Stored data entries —
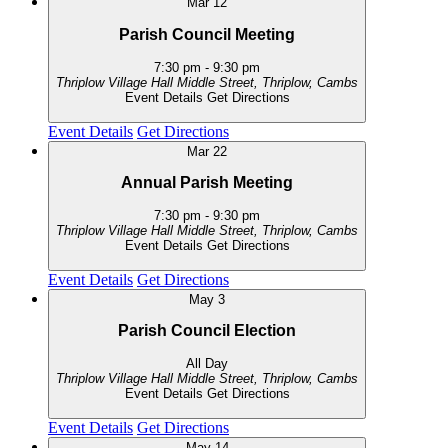
Mar
12
Parish Council Meeting
7:30 pm
-
9:30 pm
Thriplow Village Hall
Middle Street, Thriplow, Cambs
Event Details
Get Directions
Event Details
Get Directions
Mar
22
Annual Parish Meeting
7:30 pm
-
9:30 pm
Thriplow Village Hall
Middle Street, Thriplow, Cambs
Event Details
Get Directions
Event Details
Get Directions
May
3
Parish Council Election
All Day
Thriplow Village Hall
Middle Street, Thriplow, Cambs
Event Details
Get Directions
Event Details
Get Directions
May
14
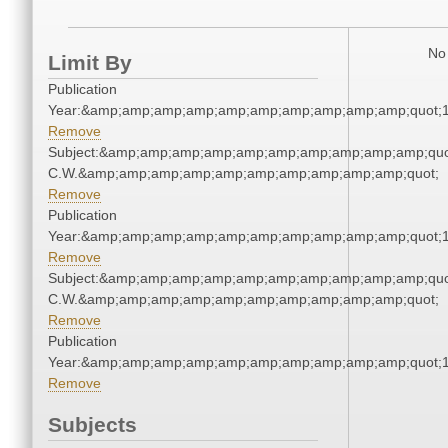
No 
Limit By
Publication
Year:&amp;amp;amp;amp;amp;amp;amp;amp;amp;amp;quot;
Remove
Subject:&amp;amp;amp;amp;amp;amp;amp;amp;amp;amp;quo
C.W.&amp;amp;amp;amp;amp;amp;amp;amp;amp;amp;quot;
Remove
Publication
Year:&amp;amp;amp;amp;amp;amp;amp;amp;amp;amp;quot;
Remove
Subject:&amp;amp;amp;amp;amp;amp;amp;amp;amp;amp;quo
C.W.&amp;amp;amp;amp;amp;amp;amp;amp;amp;amp;quot;
Remove
Publication
Year:&amp;amp;amp;amp;amp;amp;amp;amp;amp;amp;quot;
Remove
Subjects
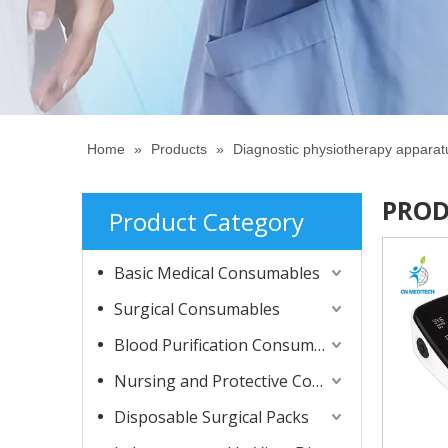
Home
»
Products
»
Diagnostic physiotherapy appara
PROD
Product Category
Basic Medical Consumables
Surgical Consumables
Blood Purification Consumables
Nursing and Protective Consumables
Disposable Surgical Packs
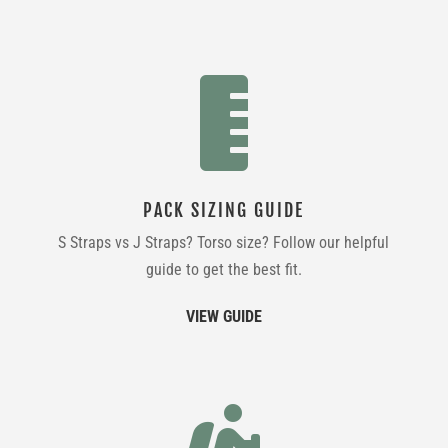

PACK SIZING GUIDE
S Straps vs J Straps? Torso size? Follow our helpful
guide to get the best fit.
VIEW GUIDE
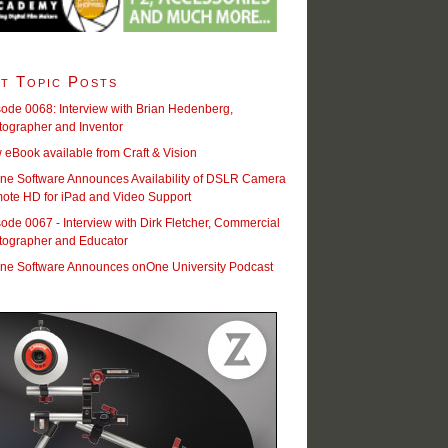
t Topic Posts
ode 0068: Interview with Brian Hedenberg,
tographer and Inventor
eBook available from Craft & Vision
ne Software Announces Availability of DSLR Camera
ote HD for iPad and Video Support
ode 0067 - Interview with Dirk Fletcher, Commercial
tographer and Educator
ne Software Announces onOne University Podcast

What the exercise asks —
Copy out exactly, with no pictures, the lines of the data from the first one through the line bearing "tographer and Inventor".

Task result —
Mar
12
Parish Council Meeting
7:30 pm
-
9:30 pm
Thriplow Village Hall
Middle Street, Thriplow, Cambs
Event Details
Get Directions
Event Details
Get Directions
Mar
22
Annual Parish Meeting
7:30 pm
-
9:30 pm
Thriplow Village Hall
Middle Street, Thriplow, Cambs
Event Details
Get Directions
Event Details
Get Directions
May
3
Parish Council Election
All Day
Thriplow Village Hall
Middle Street, Thriplow, Cambs
Event Details
Get Directions
Event Details
Get Directions
May
14
No 
Limit By
Publication
Year:&amp;amp;amp;amp;amp;amp;amp;amp;amp;amp;quot;
Remove
Subject:&amp;amp;amp;amp;amp;amp;amp;amp;amp;amp;quo
C.W.&amp;amp;amp;amp;amp;amp;amp;amp;amp;amp;quot;
Remove
Publication
Year:&amp;amp;amp;amp;amp;amp;amp;amp;amp;amp;quot;
Remove
Subject:&amp;amp;amp;amp;amp;amp;amp;amp;amp;amp;quo
C.W.&amp;amp;amp;amp;amp;amp;amp;amp;amp;amp;quot;
Remove
Publication
Year:&amp;amp;amp;amp;amp;amp;amp;amp;amp;amp;quot;
Remove
Subjects
Home
»
Products
»
Diagnostic physiotherapy appara
PROD
Product Category
Basic Medical Consumables
Surgical Consumables
Blood Purification Consumables
Nursing and Protective Consumables
Disposable Surgical Packs

PACK SIZING GUIDE
S Straps vs J Straps? Torso size? Follow our helpful
guide to get the best fit.
VIEW GUIDE
t Topic Posts
ode 0068: Interview with Brian Hedenberg,
tographer and Inventor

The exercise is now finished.